At the moment, not only has the market rebounded significantly, but the lack of clarity around corporate earnings has meant that valuations for the overall stock market are elevated. The Shiller P/E ratio for instance, which measure the stock market's price to earnings while also adjusting for inflation, is still close to cycle highs. While this can change quickly if there is either another episode of market volatility or if the economy recovers even faster than expected, this suggests that the stock market is not cheap at the moment, per se.
However, the traditional Shiller P/E only applies to the overall market. There are at least two other important ways for long-term investors to maintain balanced portfolios while focusing on valuation measures.
First, international stocks are still much cheaper than those in the U.S. Even though the S&P 500 is trading at a 22x multiple (today's price compared to expected earnings over the next twelve months), developed market stocks and emerging markets have multiples of 17.3x and 14.9x respectively. These are also higher than they were before the crisis due to the same factors, but they are clearly cheaper than the U.S. which has already seen a rapid bounce-back. And while these regions may continue to face the same COVID-19 challenges over the next several quarters, long-term investing is about positioning portfolios for the years and decades to come.
Second, different parts of the U.S. stock market are being valued differently. For instance, large-cap growth stocks have outpaced other parts of the market resulting in significantly higher valuations than both their peers and compared to their historical averages. This is partly because many tech stocks that have fared well during the recent crisis belong to this group.

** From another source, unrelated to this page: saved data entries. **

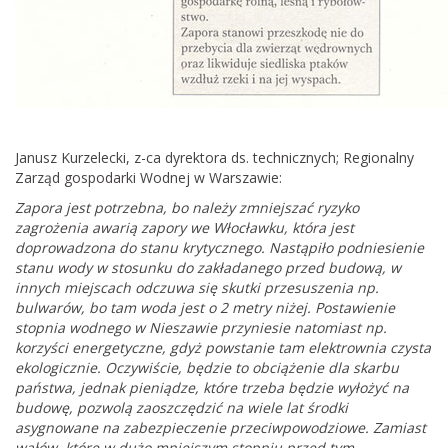
Janusz Kurzelecki, z-ca dyrektora ds. technicznych; Regionalny
Zarząd gospodarki Wodnej w Warszawie:
Zapora jest potrzebna, bo należy zmniejszać ryzyko
zagrożenia awarią zapory we Włocławku, która jest
doprowadzona do stanu krytycznego. Nastąpiło podniesienie
stanu wody w stosunku do zakładanego przed budową, w
innych miejscach odczuwa się skutki przesuszenia np.
bulwarów, bo tam woda jest o 2 metry niżej. Postawienie
stopnia wodnego w Nieszawie przyniesie natomiast np.
korzyści energetyczne, gdyż powstanie tam elektrownia czysta
ekologicznie. Oczywiście, będzie to obciążenie dla skarbu
państwa, jednak pieniądze, które trzeba będzie wyłożyć na
budowę, pozwolą zaoszczędzić na wiele lat środki
asygnowane na zabezpieczenie przeciwpowodziowe. Zamiast
wałów, które w dużo mniejszym stopniu przed tym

This means that value stocks are in many cases significantly cheaper. There are also interesting dynamics among other size and style categories. For instance, mid-cap growth stocks are expected to see lower earnings growth than mid-cap value ones, despite significantly higher valuation levels. Small-cap value stocks are expected to experience the highest levels of earnings growth over the next twelve months across the board.
As is always the case, there are no guarantees that earnings projections or valuation levels will predict returns over the next few months or even years. From tactical and secular perspectives, there may be reasons to invest in higher-valued areas. However, over long periods of time, adjusting portfolios in a disciplined way toward attractive areas that are under-valued by the market, and away from ones that are over-valued, has been one of the key principles to achieving long-term investment success.